Our government can tap our personal phones, confiscate our laptops and Blackberries without cause, make us throw away lotion, and now has permission to give full body scans and under-clothes pat downs. When will it stop? When will Americans realize that by giving up the very freedoms terrorists are killing us for, the very freedoms our military is dying to protect, that we're giving up?

We should take a cue from the German fleshmob. We should refuse to submit like dogs to these so called protections. Seriously, we can't get up during the last hour of a flight because some idiot tried (and failed) to blow up a plane he was on right before it landed. (Never mind that the attacks on 9/11 occurred during the first hour of a transcontinental flight.) Have we forgotten that the only reason that recent attempt got as far as it did was because our intelligence agencies didn't communicate that day? They were gonna detain the guy when the plane landed! Too late, guys!

I would rather live with the freedoms my country promised me and die that live without them.

July 13, 2009

Love Of Country

Irony: when Americans give up their unalienable rights and constitutional freedoms in order to protect and preserve their unalienable rights and constitutional freedoms as Americans.

For reasons I don't understand, Dick Cheney has been in the news more in the months since he left office than when he was in office. This time it's because he created an executive program to "assassinate al-Qaida operatives in friendly countries without the knowledge of their governments."

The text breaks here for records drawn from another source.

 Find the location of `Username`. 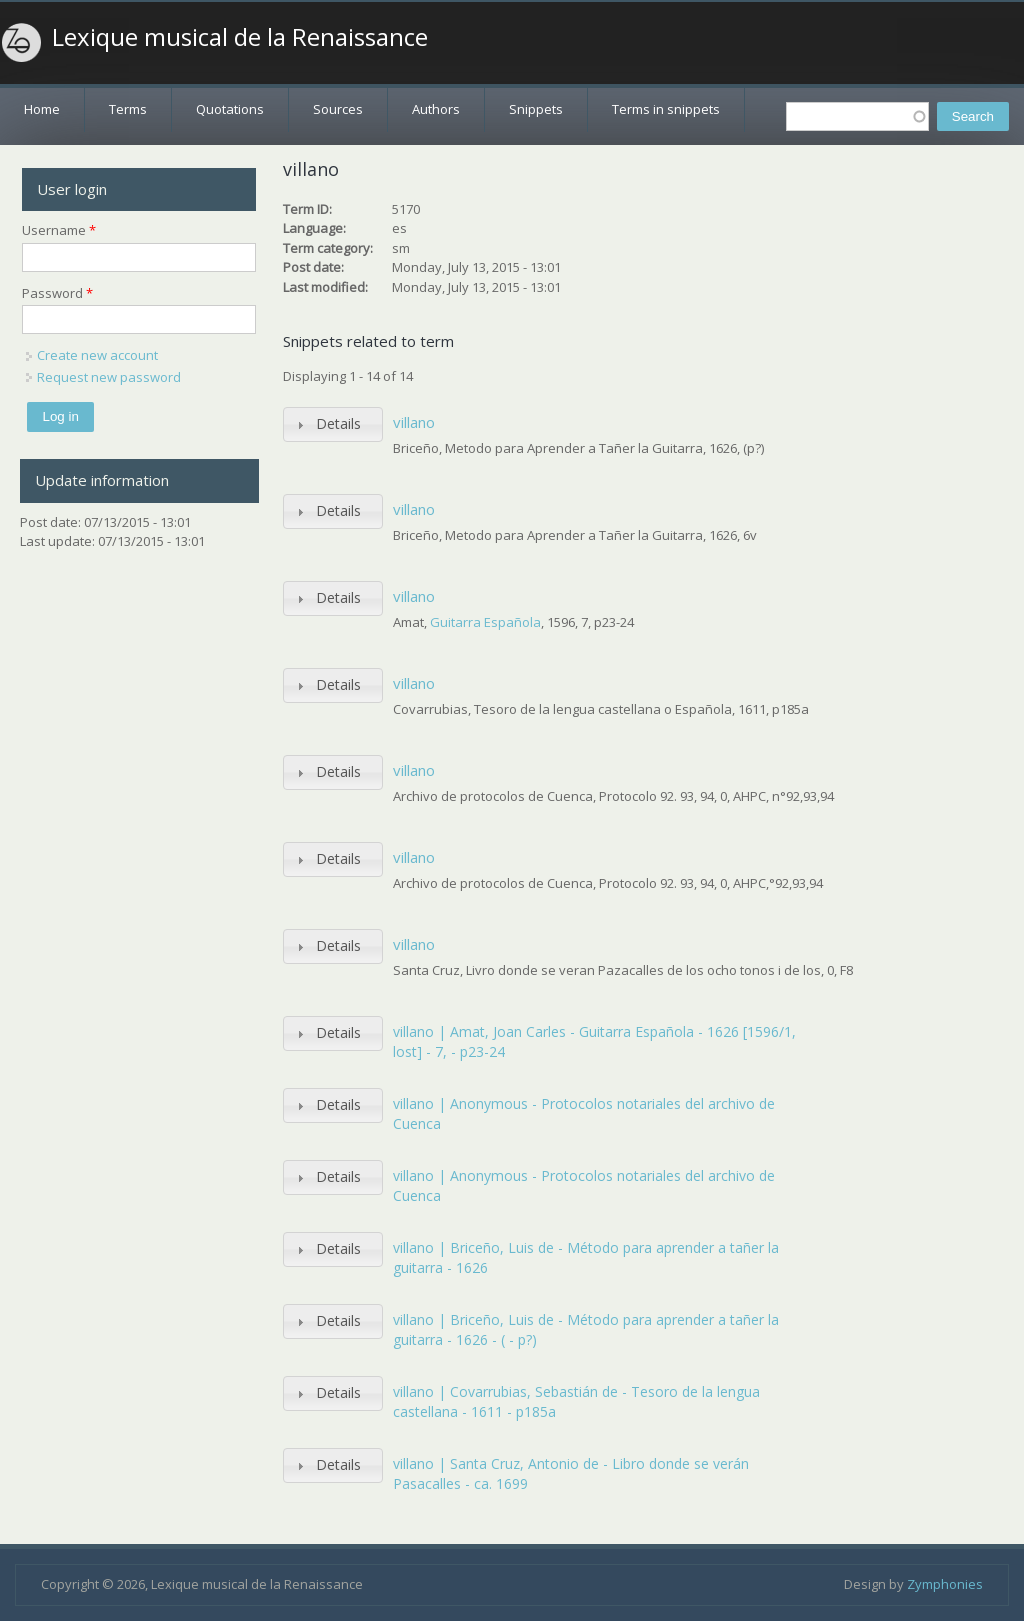

Username is located at coordinates (59, 230).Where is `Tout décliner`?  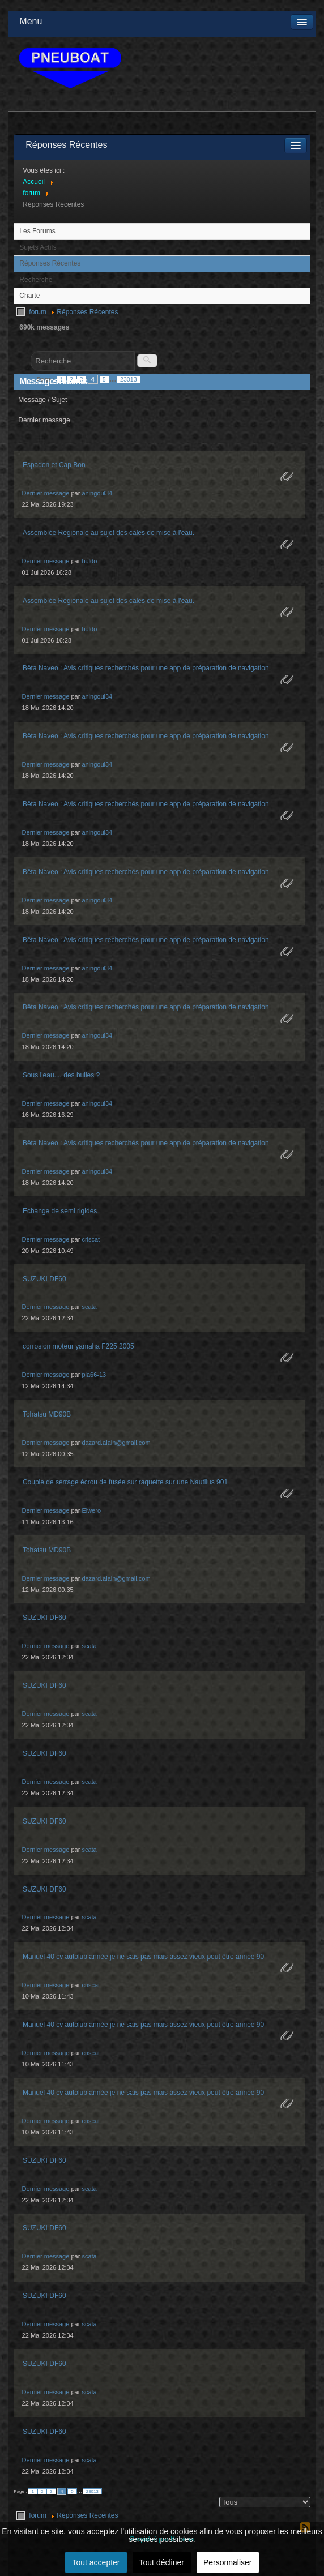
Tout décliner is located at coordinates (161, 2562). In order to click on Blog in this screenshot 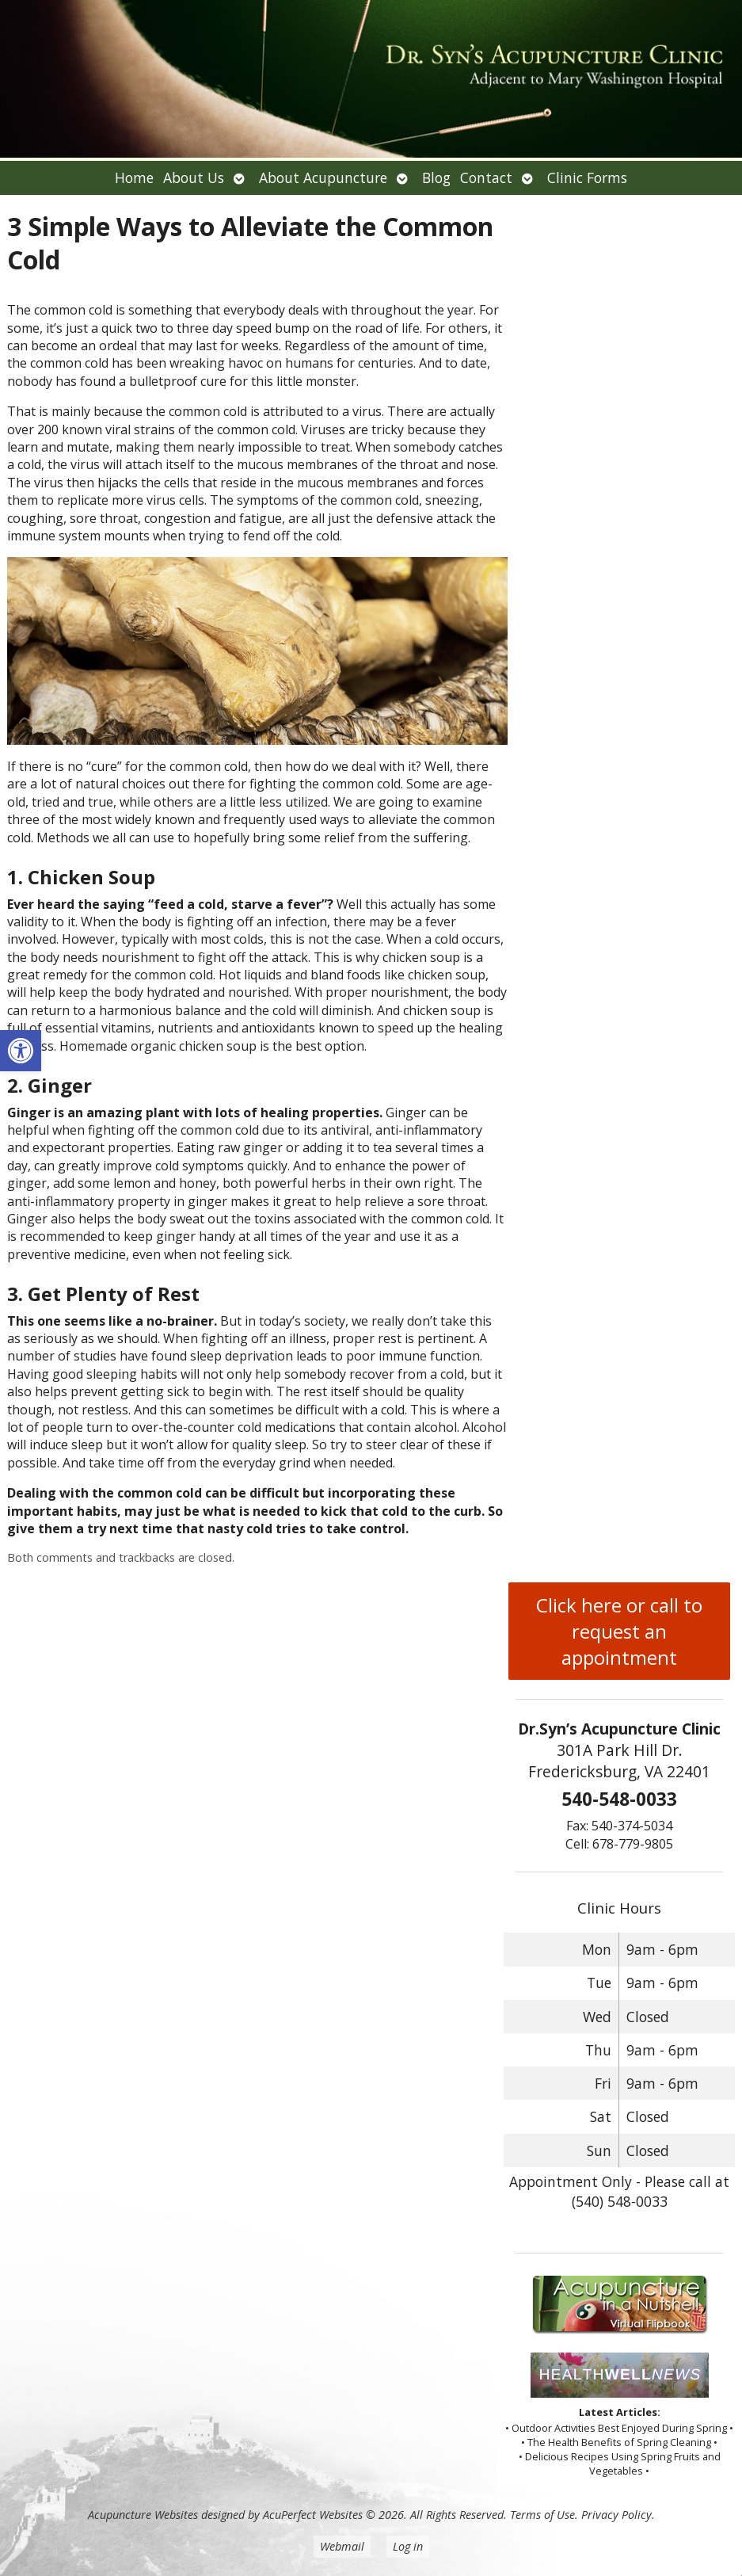, I will do `click(436, 177)`.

Whiskey. Tango. Foxtrot. Seriously.

Now, Cheney can hide behind the "it's for the good of the country" excuse. But counter terrorism is still terrorism, especially if it's done behind the backs of our friends on their land. If the tables were turned I highly doubt we'd be OK with countries like Kenya or Israel killing terrorists on our streets without asking first.

Though done under the guise of protecting the country, I believe Dick is missing the days of being the schoolyard bully. He does shitty things under the public impression that he is a superhero defending their babies and lawns. He was (almost) the man in charge and, since he wasn't part of the executive branch, he could quite literally get away with murder.

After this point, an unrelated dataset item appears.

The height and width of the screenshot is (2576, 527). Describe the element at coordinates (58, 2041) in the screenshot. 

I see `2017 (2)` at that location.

Before anyone gets on me for being unpatriotic and not wanting to do anything possible (regardless of legality) to get those bastards who killed our citizens on September 11th, 2001, doesn't it feel a little backwards that we have to give up our freedoms in order to protect our freedoms? Does it make you feel safer knowing that the government might be listening in on your private phone conversations or that the guy next to you threw away his Diet Coke in the airport security line? Are these the things making us safe now?

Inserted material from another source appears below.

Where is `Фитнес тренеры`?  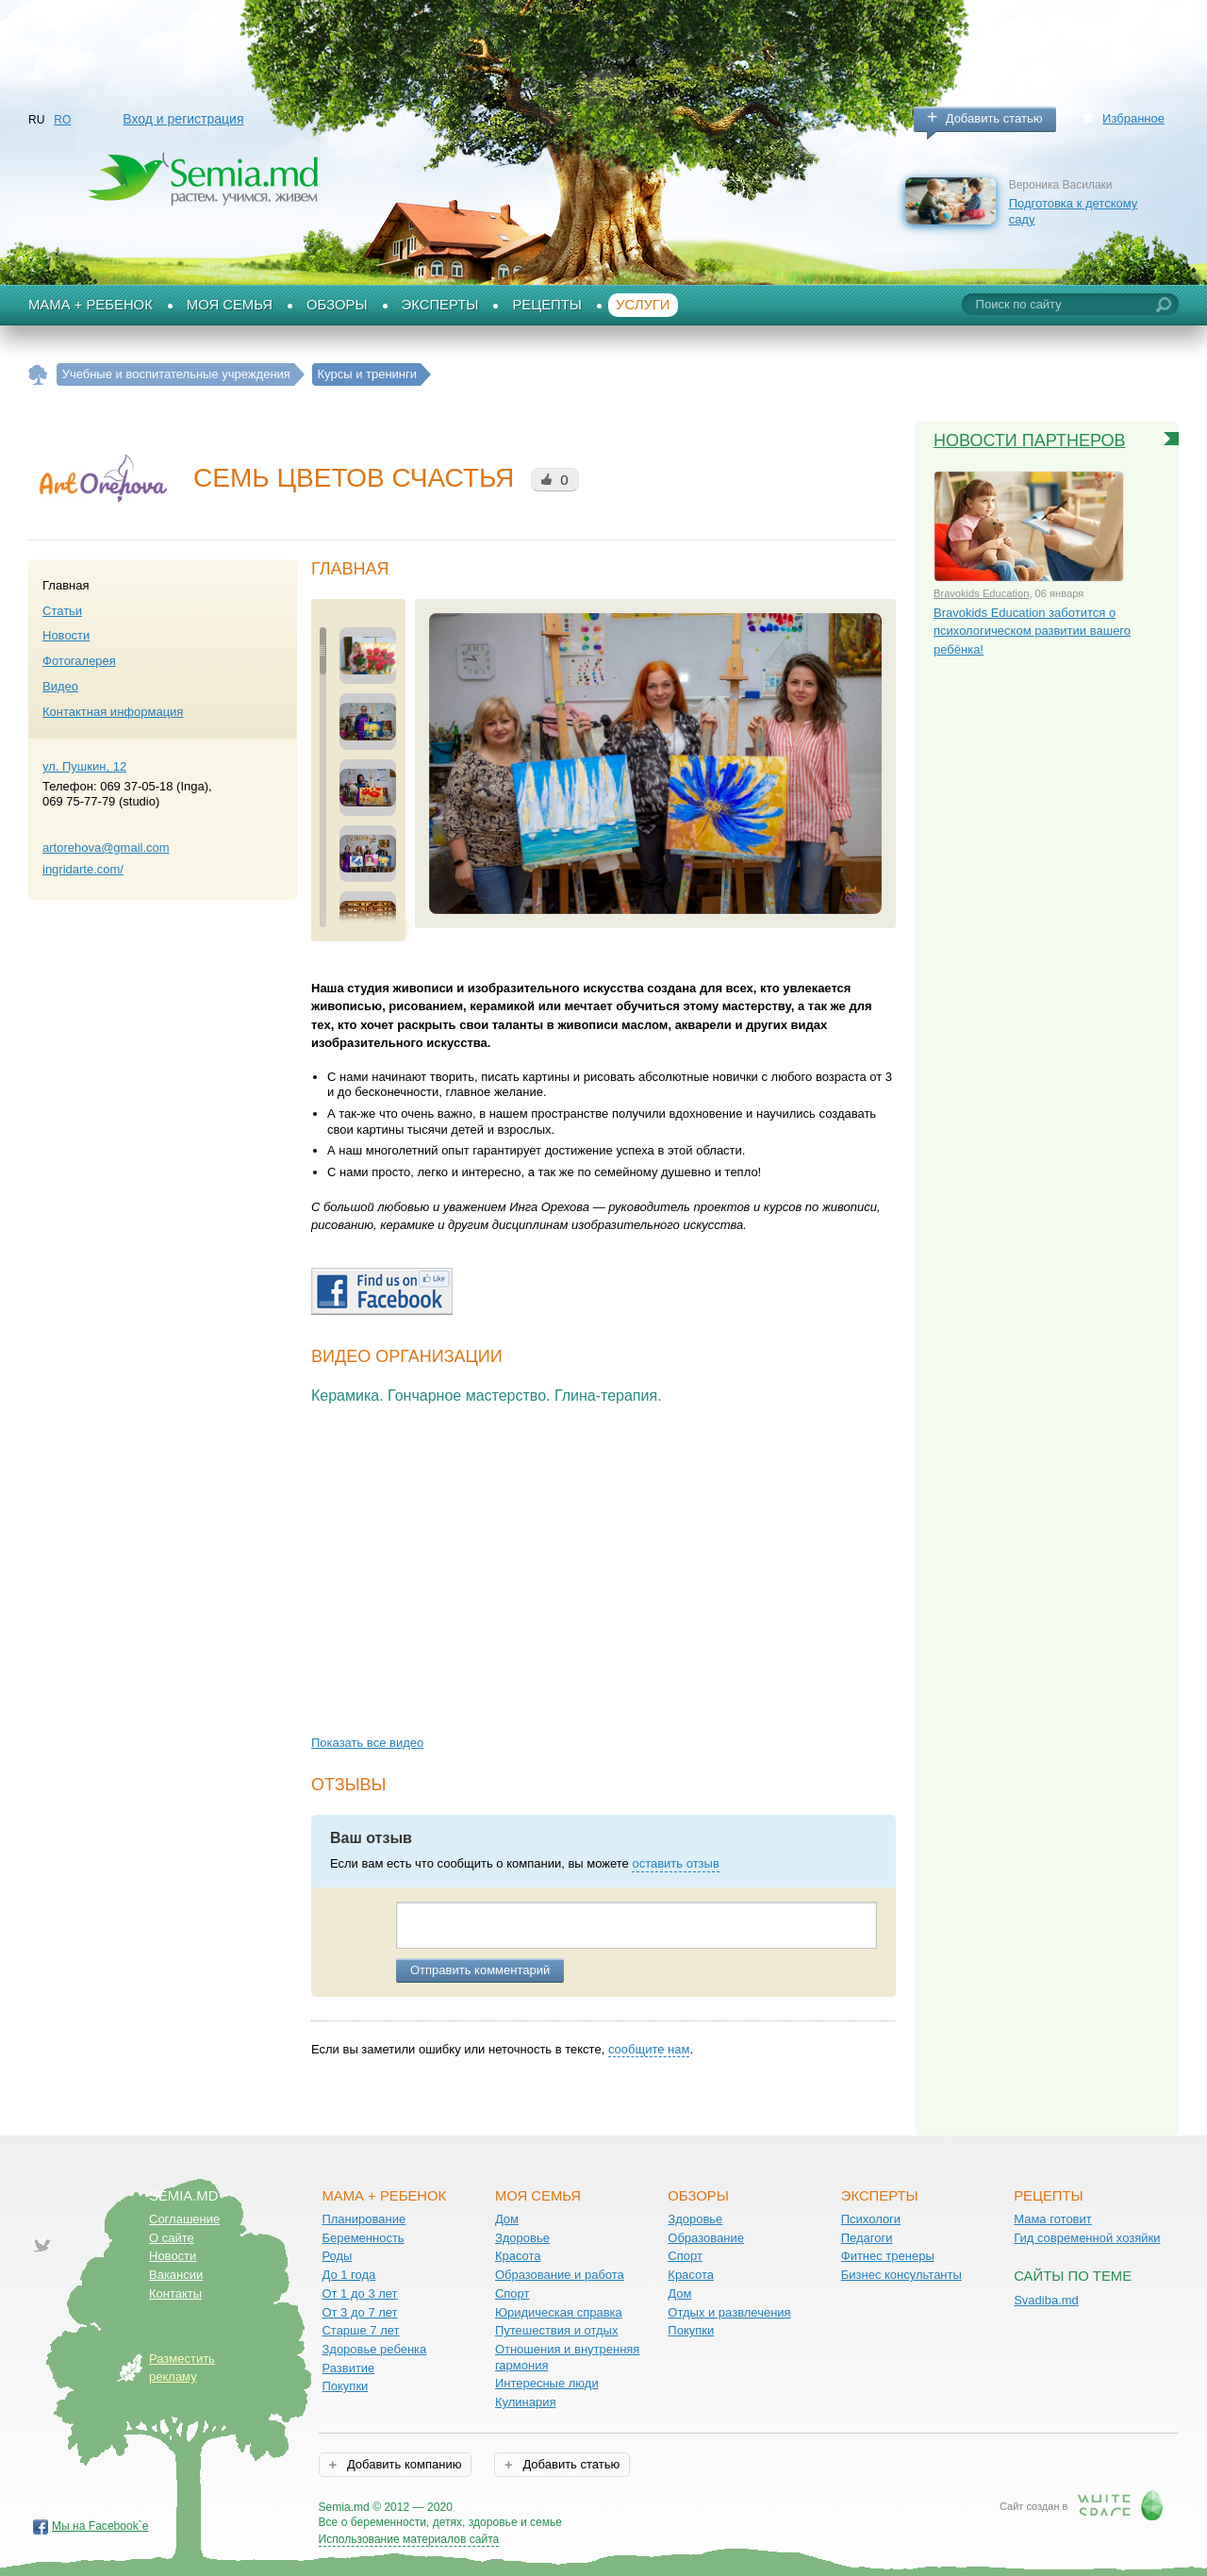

Personally, I'd rather take my chances with the airlines and my cell phone and the guy in the turban teaching biology section. I'd rather my government focus on real solutions to nationwide fear. I'd rather wave my flag on our Independence Day and be proud we're following our own ideals because those ideals are more important than anything, even our lives. If America is taking this new direction, I don't want to live here.